◆ Activity
Could you transcribe every entry below exactly, leaving out the pictures?

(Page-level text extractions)
******

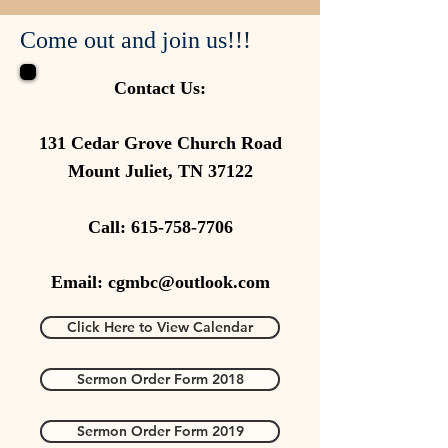
Come out and join us!!!
Contact Us:
131 Cedar Grove Church Road
Mount Juliet, TN 37122
Call:
615-758-7706
Email:
cgmbc@outlook.com
Click Here to View Calendar
Sermon Order Form 2018
Sermon Order Form 2019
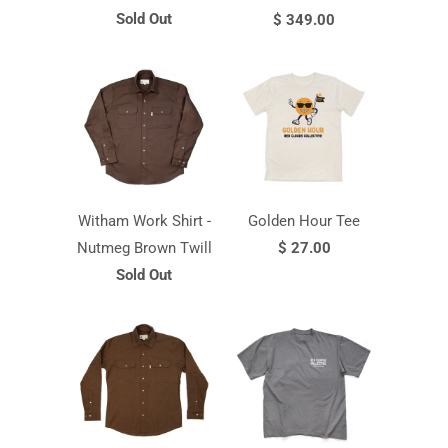
Sold Out
$ 349.00
Witham Work Shirt -
Golden Hour Tee
Nutmeg Brown Twill
$ 27.00
Sold Out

******

◆ Output below
Come out and join us!!!
Contact Us:
131 Cedar Grove Church Road
Mount Juliet, TN 37122
Call:
615-758-7706
Email:
cgmbc@outlook.com
Click Here to View Calendar
Sermon Order Form 2018
Sermon Order Form 2019
Sold Out
$ 349.00
Witham Work Shirt -
Golden Hour Tee
Nutmeg Brown Twill
$ 27.00
Sold Out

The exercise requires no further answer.